“We simply want to prevent the misuse of science to justify war.”
Organization:
Institute for Science and International Security
All too often, emotions and political agendas get in the way of sober, informed decision making, a dangerous combination when the stakes involve war, peace and nuclear weapons. How close is Iran to developing a nuclear weapon? Exactly what was that building in the Syrian desert destroyed by Israeli jets? Is India illegally acquiring materials for its nuclear weapons program?
Physicist David Albright and his team at the Institute for Science and International Security aim to answer those questions, separating fact from hyperbole, by analyzing hard evidence found in satellite imagery, intelligence reports and technical data supplied by their colleagues around the world. Albright He was instrumental in the debate over the justification for the war in Iraq, providing scientific evidence debunking the Bush Administration’s claims that Saddam Hussein had reconstituted his nuclear weapons program. Albright advised the UN action team inspecting Iraqi nuclear facilities from 1992 until 1997, and was the first non-governmental inspector of the Iraqi nuclear program. In the mid-1980s he worked with fellow physicists in Brazil and Argentina to expose their governments’ secret nuclear weapons programs. His work strongly influenced decisions by both countries to renounce their pursuit of nuclear weapons.

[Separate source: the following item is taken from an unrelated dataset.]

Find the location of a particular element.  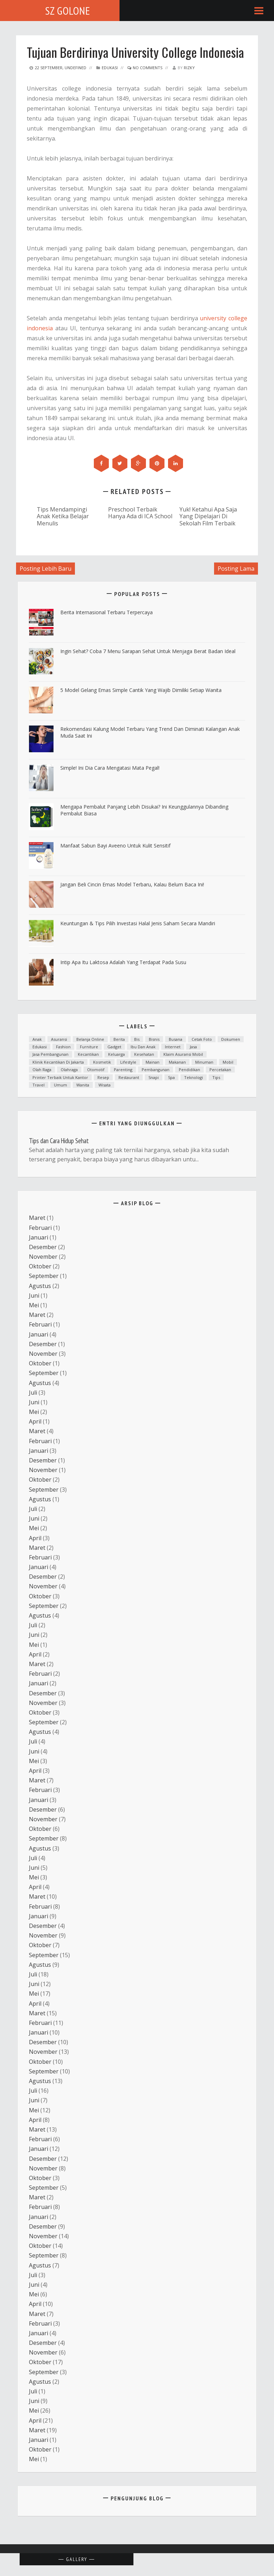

His dogged pursuit of evidence of A. Q. Khan's nuclear smuggling ring pressured the U.S. and Pakistan to face the truth and in the sixteen years Ploughshares Fund has supported ISIS, Albright’s influence and reputation as a straight shooter have grown. Today, with so many proliferation challenges facing the world, from Iran and North Korea to South Asia and terrorist threats, Albright and his team are needed more than ever. What is his agenda? “We simply want to prevent the misuse of science to justify war,” he says.